October 17, 2022
Congratulations to the School of Kinesiology’s Dr. Guy Faulkner and his research team, who were recently awarded Michael Smith Health Research funding for their project Group Sense Making and Model Building for Mapping Systems for the Promotion of Population Physical Activity in British Columbia.
The COVID-19 pandemic and climate crises have emphasized the need for renewed and strengthened systems to promote population physical activity in BC. This need, coupled with calls for using complex systems methods, forms the basis for the proposed activities of Dr. Guy Faulkner and his team.
Complexity can be seen as the context where numerous interacting elements (i.e., people, entities, actions) in a system make it hard to see, describe, and assess what is happening in the whole. Complex systems methods are a way to gain clarity on complex problems and complex interventions by focusing on the patterns of what the system does or how it behaves.
Dr. Faulkner notes that he thinks of a complex system “as like a spider’s web in how everything is interconnected. A disruption at one point in the web has an impact that reaches all points of the web. A complex systems methods approach might try and map that web and look at what happens when there are disruptions or when connections are strengthened throughout.”

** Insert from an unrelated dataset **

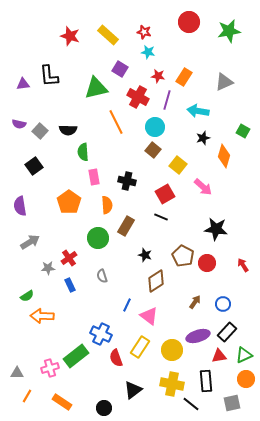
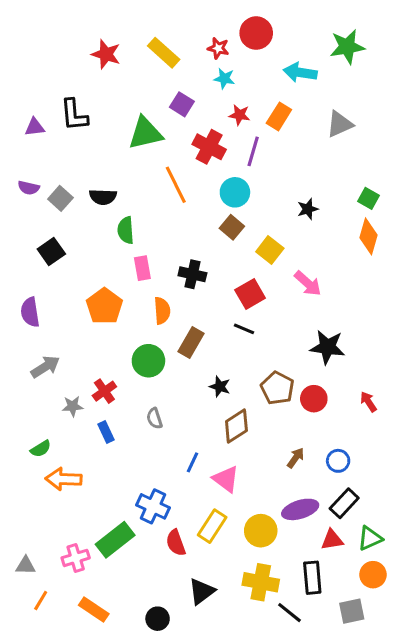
red circle: (189, 22) -> (256, 33), moved
cyan arrow: (198, 111) -> (300, 72), moved
orange diamond: (224, 156) -> (368, 236), moved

Led by Dr. Lori Baugh Littlejohns, a CIHR-IPPH & MSHR Health System Impact Fellow in the School of Kinesiology, the project will work with partners and stakeholders to identify leverage points for strengthening systems (or “connections in the web”) for population-level physical activity in BC. One example is thinking about how kids get to and from school—walking to school can be an important source of physical activity—but is this an issue for the education, transport, or public health sectors? Dr. Faulkner notes that arguably, it’s all of these sectors, but it is important for us to know whether their efforts are coordinated in supporting safe and active school travel.